La dieta metabolica è un regime alimentare iperlipidico, iperproteico e ipoglicidico creato da Mauro G. Di Pasquale, un medico canadese di origine italiana. La sua opera di riferimento relativa a questo regime dietetico risale all’anno 2000 (The Metabolic Diet: The revolutionary diet that explodes the myths about carbohydrates and fats).
Di Pasquale è autore di molti altri libri tra i quali ricordiamo Drug use and detection in amateur sports (1984), The Anabolic Diet (1995) e Amino Acids and Proteins for the Athlete – The Anabolic Edge (1997).
Come nel caso di altri regimi alimentari venuti alla luce nell’ultimo ventennio, anche la dieta metabolica promette il raggiungimento di notevoli obiettivi in un periodo di tempo decisamente breve.
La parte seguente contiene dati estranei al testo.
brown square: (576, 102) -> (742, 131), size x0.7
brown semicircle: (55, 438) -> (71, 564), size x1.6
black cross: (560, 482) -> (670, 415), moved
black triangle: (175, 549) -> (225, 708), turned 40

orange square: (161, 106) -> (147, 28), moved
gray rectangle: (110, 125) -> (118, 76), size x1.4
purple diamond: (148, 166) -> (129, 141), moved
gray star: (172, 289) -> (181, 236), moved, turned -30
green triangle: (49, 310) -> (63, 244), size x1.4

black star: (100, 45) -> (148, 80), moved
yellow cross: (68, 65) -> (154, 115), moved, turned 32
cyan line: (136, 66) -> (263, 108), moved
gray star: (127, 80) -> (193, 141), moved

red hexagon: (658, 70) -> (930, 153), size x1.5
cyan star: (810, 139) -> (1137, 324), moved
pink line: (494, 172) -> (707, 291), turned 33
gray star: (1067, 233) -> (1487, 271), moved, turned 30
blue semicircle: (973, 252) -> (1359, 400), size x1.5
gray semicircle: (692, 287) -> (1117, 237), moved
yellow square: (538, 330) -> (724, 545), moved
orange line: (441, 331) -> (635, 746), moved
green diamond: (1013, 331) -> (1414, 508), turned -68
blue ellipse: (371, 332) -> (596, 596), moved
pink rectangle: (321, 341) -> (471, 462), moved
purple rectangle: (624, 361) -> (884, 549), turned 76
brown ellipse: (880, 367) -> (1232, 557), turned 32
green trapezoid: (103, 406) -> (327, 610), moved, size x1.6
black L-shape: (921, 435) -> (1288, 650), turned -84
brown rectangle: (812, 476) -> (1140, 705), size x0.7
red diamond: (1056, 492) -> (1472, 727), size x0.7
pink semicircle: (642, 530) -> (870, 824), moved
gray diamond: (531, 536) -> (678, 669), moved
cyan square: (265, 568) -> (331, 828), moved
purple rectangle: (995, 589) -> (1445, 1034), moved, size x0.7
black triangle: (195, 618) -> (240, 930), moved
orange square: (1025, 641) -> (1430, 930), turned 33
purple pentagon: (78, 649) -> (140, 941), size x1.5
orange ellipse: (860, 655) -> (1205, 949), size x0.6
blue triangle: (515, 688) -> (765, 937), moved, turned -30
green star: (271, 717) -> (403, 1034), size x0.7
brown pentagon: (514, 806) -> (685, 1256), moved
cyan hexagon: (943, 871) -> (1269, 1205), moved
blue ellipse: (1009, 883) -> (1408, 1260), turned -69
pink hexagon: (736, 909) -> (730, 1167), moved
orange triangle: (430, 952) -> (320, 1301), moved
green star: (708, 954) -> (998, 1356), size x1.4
Questo “innovativo” regime alimentare è diventato nel giro di pochi anni alquanto popolare nel sempre molto ricettivo mondo del body building dove la prassi di alternare periodi di carico e periodi di scarico glicidico è cosa usuale, in particolar modo nei periodi in cui si presta una particolare attenzione alla definizione muscolare ovvero quando siamo in vista delle competizioni.
Dieta metabolica – Caratteristiche
La dieta metabolica inizia con il cosiddetto periodo di prova, periodo che si protrae per circa un mese di tempo. Scopo fondamentale del periodo di prova è scoprire la quota di glicidi necessaria affinché l’organismo funzioni in modo ottimale.
Il periodo di prova della dieta metabolica è caratterizzato da una netta riduzione dell’apporto di glicidi (i carboidrati). Il periodo di prova viene suddiviso in periodi di 12 e 2 giorni. Quello di 12 giorni viene definito periodo di scarico (forte riduzione dell’apporto glicidico e notevole apporto di lipidi), quello di 2 giorni viene invece definito periodo di carico (notevole apporto glicidico).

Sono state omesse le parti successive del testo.